Beyond a sprinkling of people from his locality, Evered Wigg is someone nobody is likely to have heard of. In the early 1920s the village of Kessingland in Suffolk had its own cinema, the Kinnodrome. It was built and run by this unsung pioneer of radio, inventor and visionary. Against the backdrop of Kessingland, this documentary looks at the life of a remarkable character. With more than a hint of nostalgia it is also a human story hopefully relevant in today’s world.
“As a one-man outfit, I began making the documentary thinking it would be pretty short, as much of the story happened so long ago and there was precious little in the way of information or visual material available. How it ended up as a feature I’m not quite sure. However, gradually as I played the detective and knocked on people’s doors, I discovered family members and people who knew ‘Evvie’. Resources built up like pieces of a jigsaw puzzle that I tried to put together to make the picture.”
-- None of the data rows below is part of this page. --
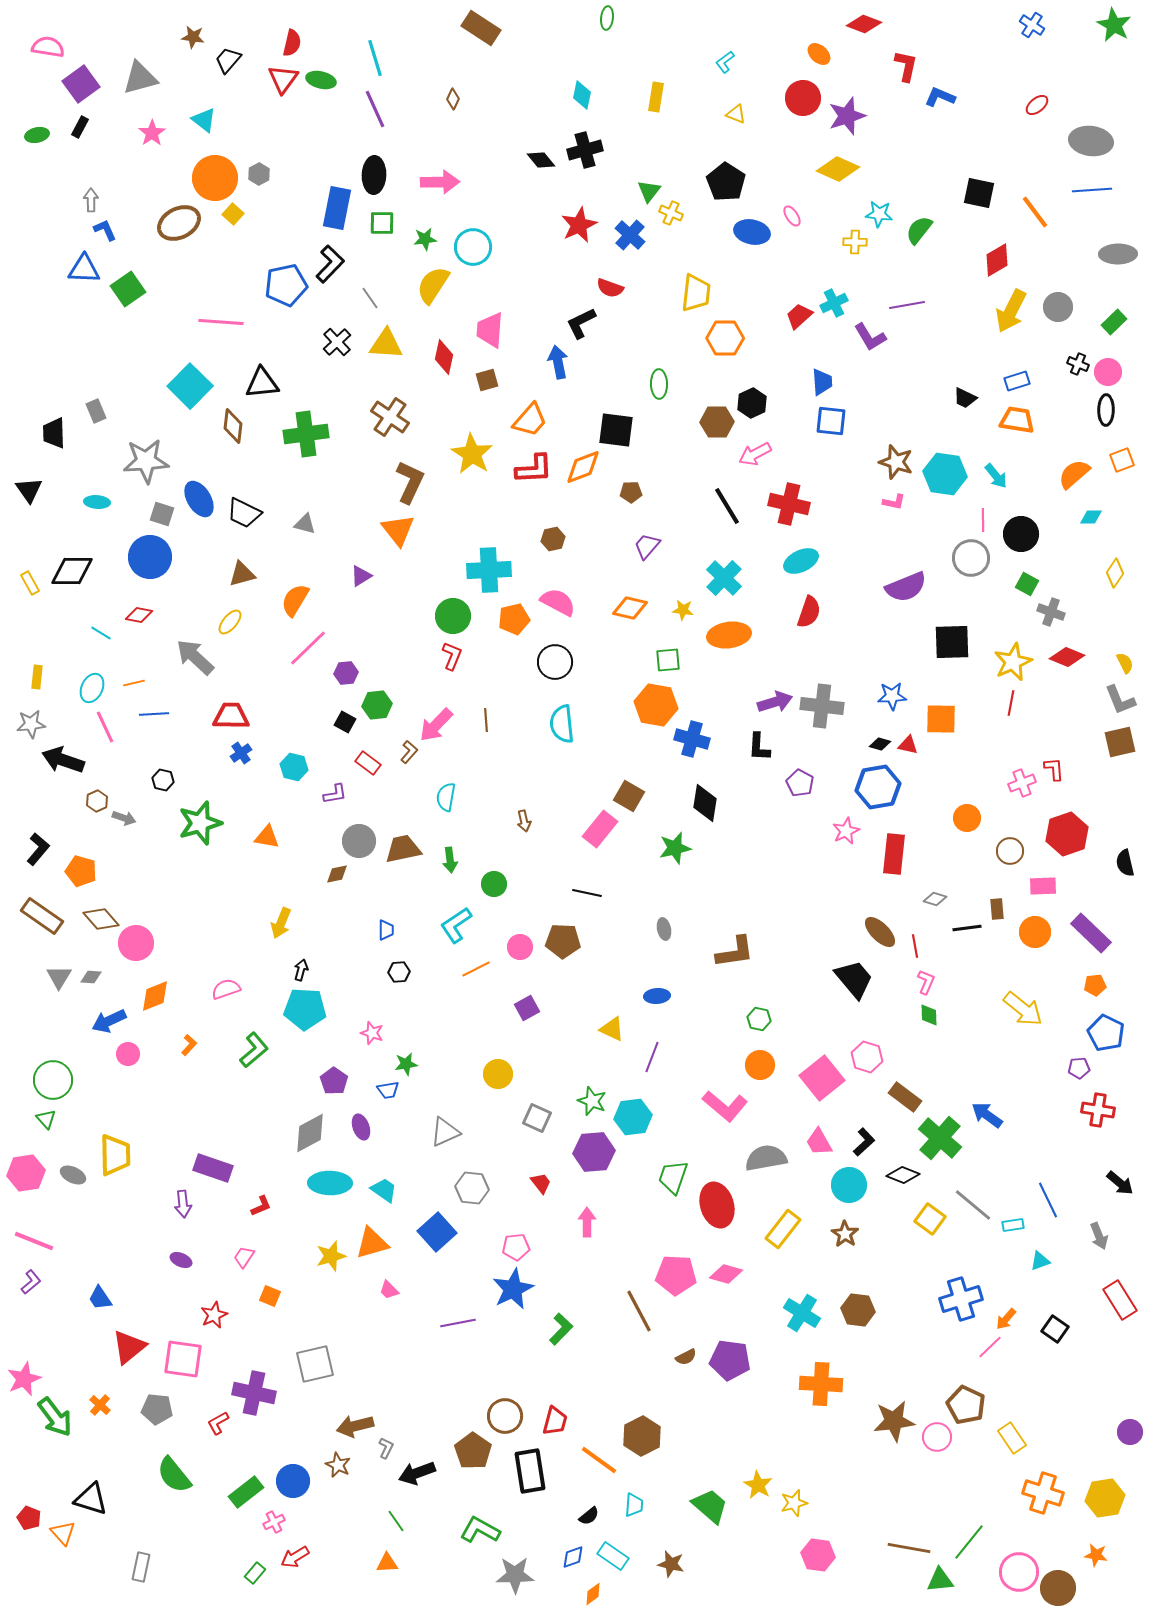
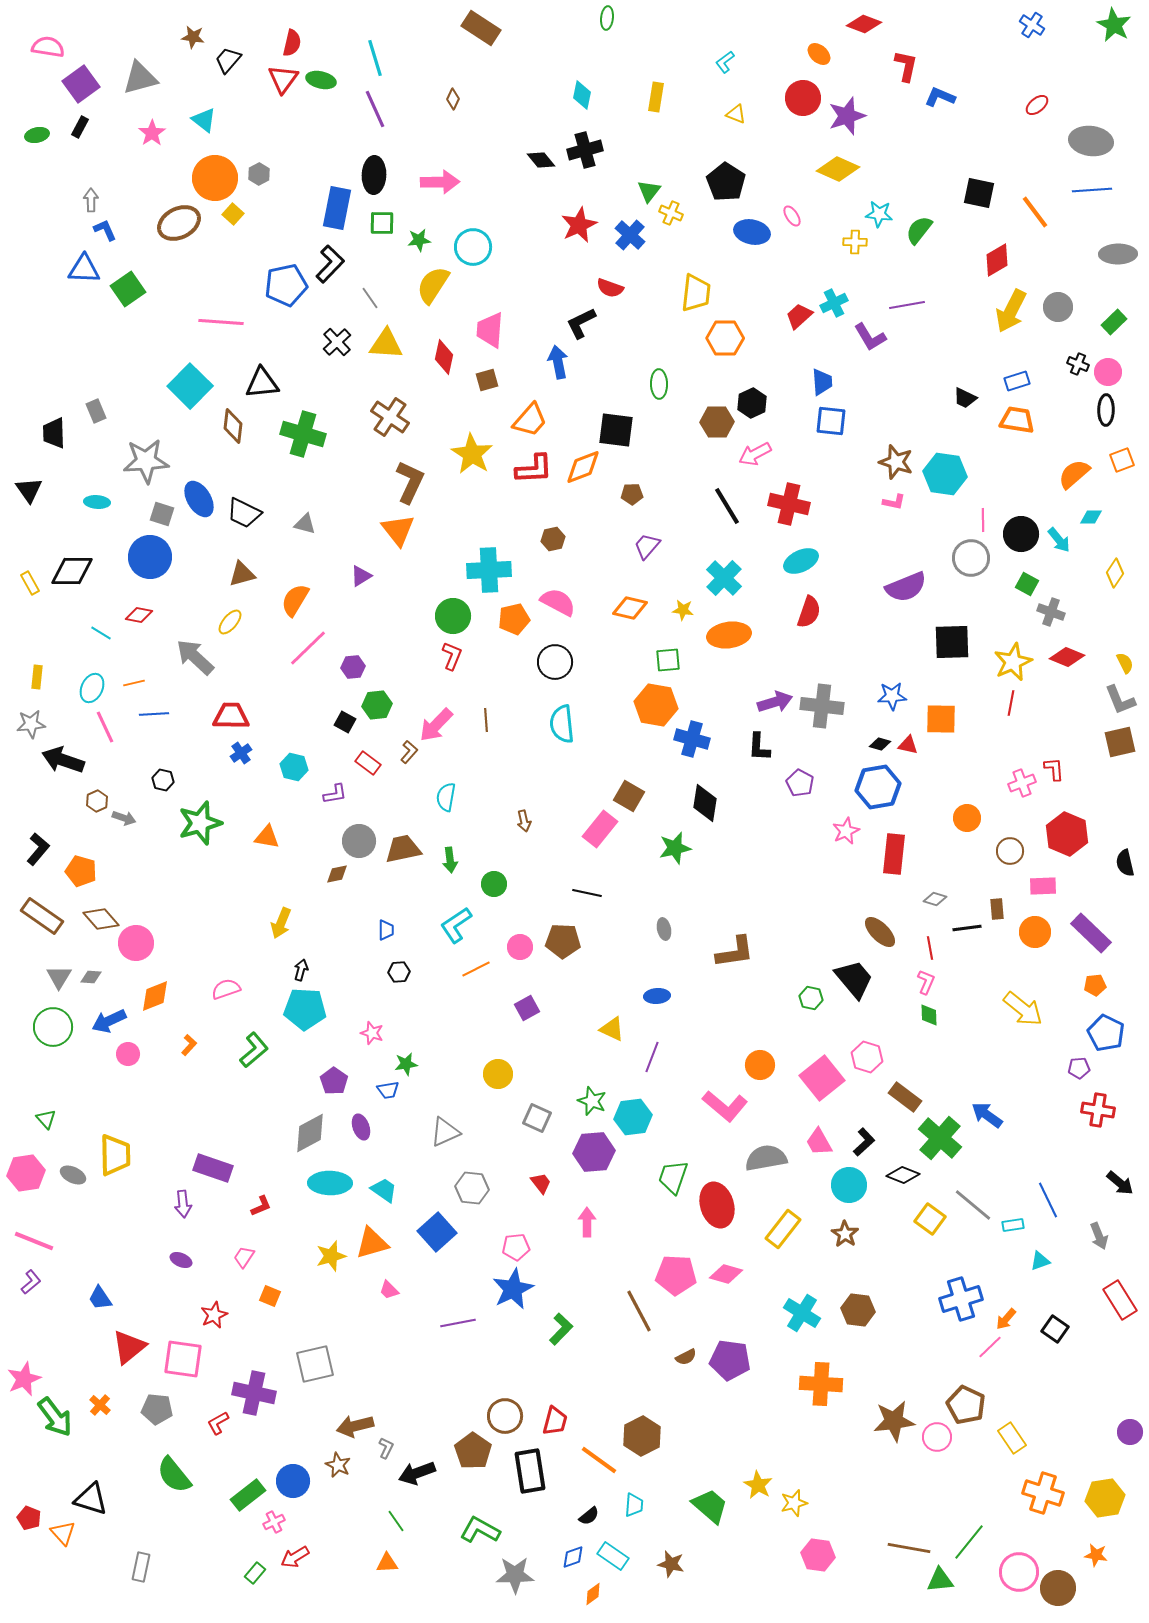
green star at (425, 239): moved 6 px left, 1 px down
green cross at (306, 434): moved 3 px left; rotated 24 degrees clockwise
cyan arrow at (996, 476): moved 63 px right, 64 px down
brown pentagon at (631, 492): moved 1 px right, 2 px down
purple hexagon at (346, 673): moved 7 px right, 6 px up
red hexagon at (1067, 834): rotated 18 degrees counterclockwise
red line at (915, 946): moved 15 px right, 2 px down
green hexagon at (759, 1019): moved 52 px right, 21 px up
green circle at (53, 1080): moved 53 px up
green rectangle at (246, 1492): moved 2 px right, 3 px down
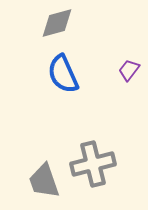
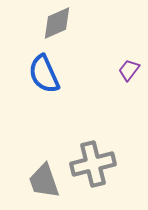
gray diamond: rotated 9 degrees counterclockwise
blue semicircle: moved 19 px left
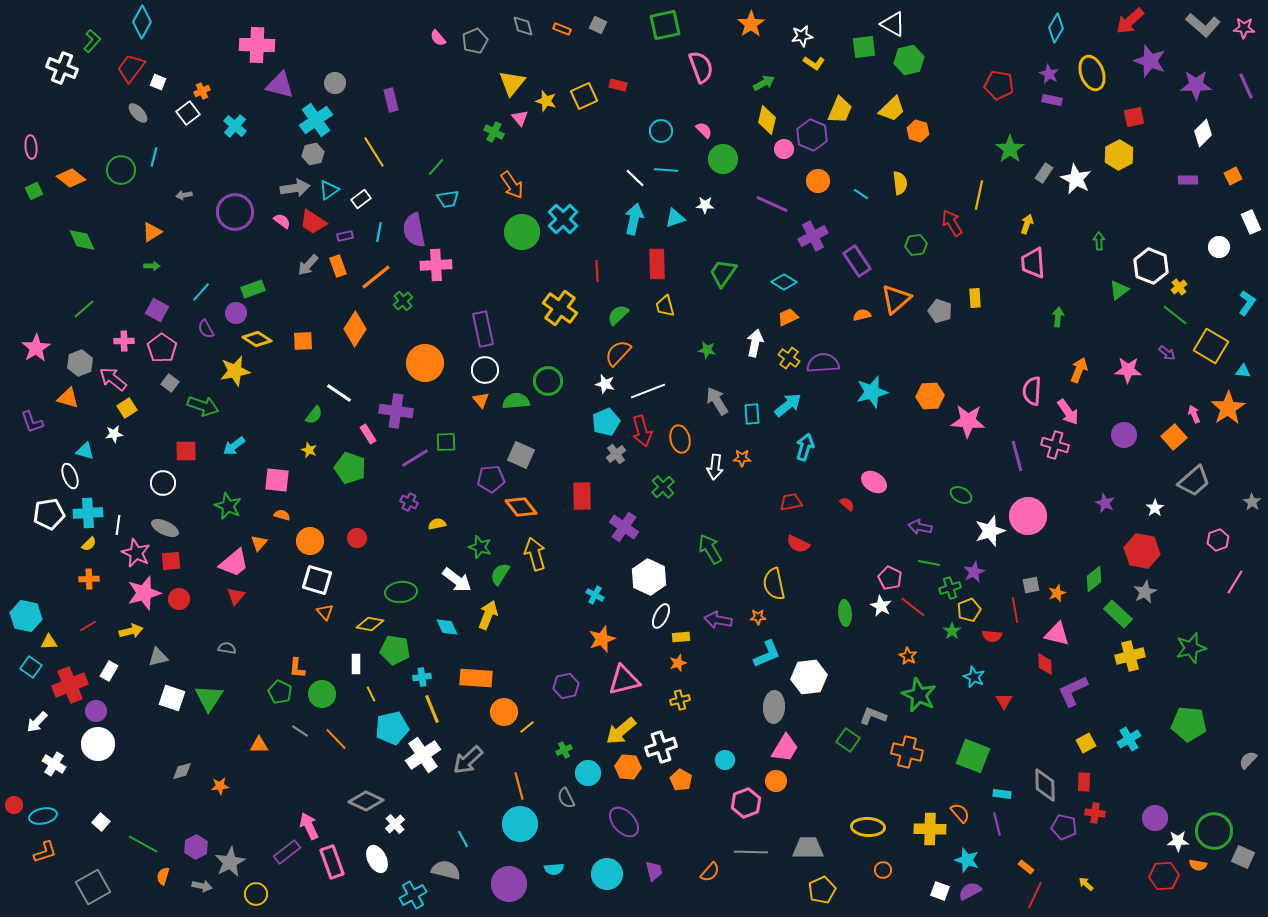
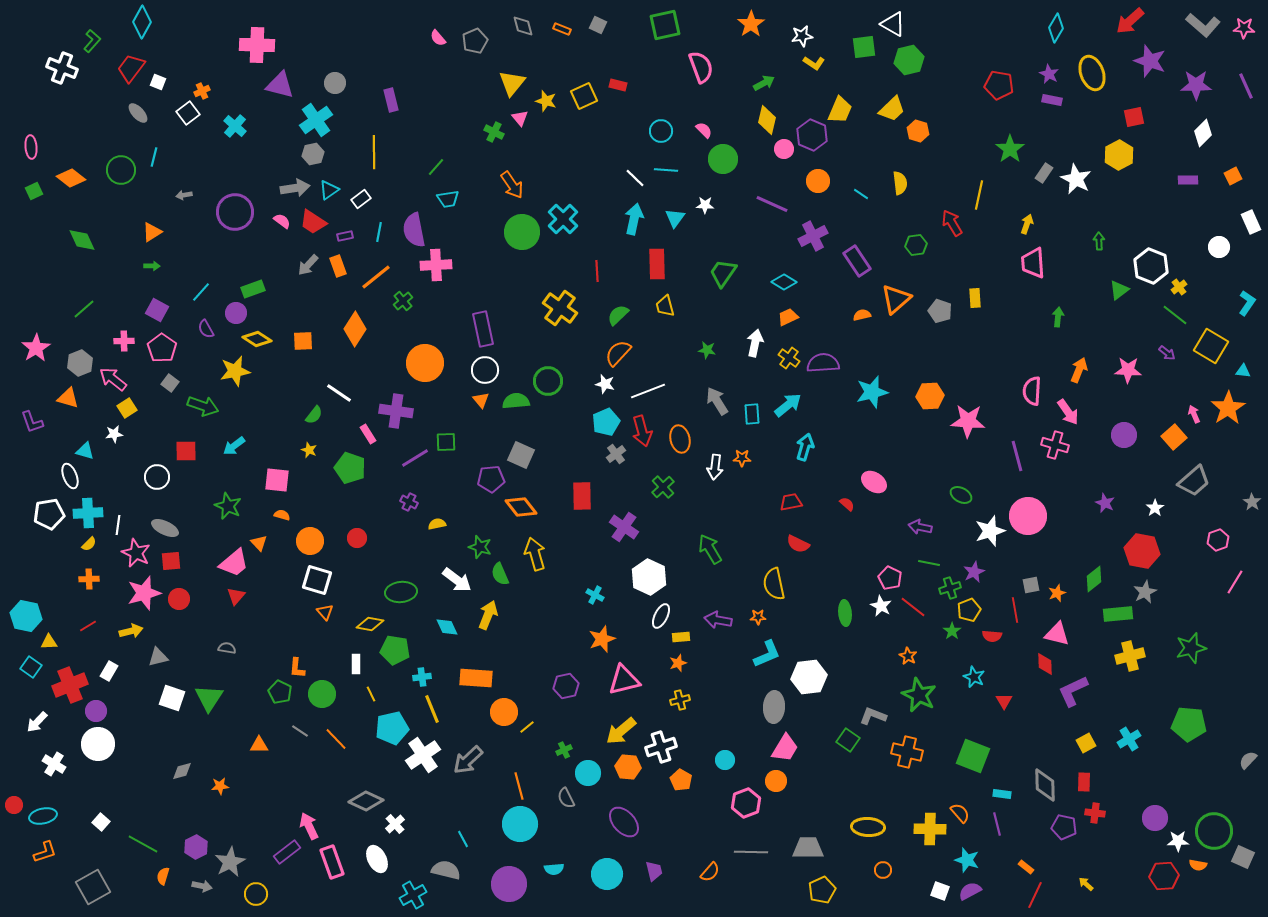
yellow line at (374, 152): rotated 32 degrees clockwise
cyan triangle at (675, 218): rotated 35 degrees counterclockwise
white circle at (163, 483): moved 6 px left, 6 px up
orange triangle at (259, 543): rotated 24 degrees counterclockwise
green semicircle at (500, 574): rotated 55 degrees counterclockwise
green rectangle at (1118, 614): rotated 48 degrees counterclockwise
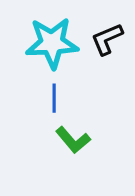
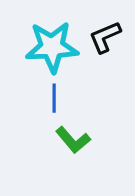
black L-shape: moved 2 px left, 2 px up
cyan star: moved 4 px down
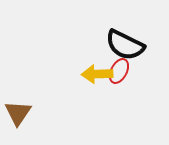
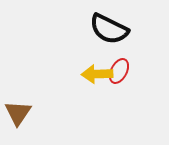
black semicircle: moved 16 px left, 16 px up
The film is indebted to the talents of Tony Scannell and the art of Suffolk based and internationally exhibited artist Mark Burrell.
Screenings to date have been at the Lowestoft Archaeological & Local History Society; The Electric Picture Palace, Southwold; The Cut, Halesworth; The Seagull, Lowestoft; The Electric Palace, Harwich and Beccles Public Hall. It was serialised and broadcast on Mustard TV between 2016-2017.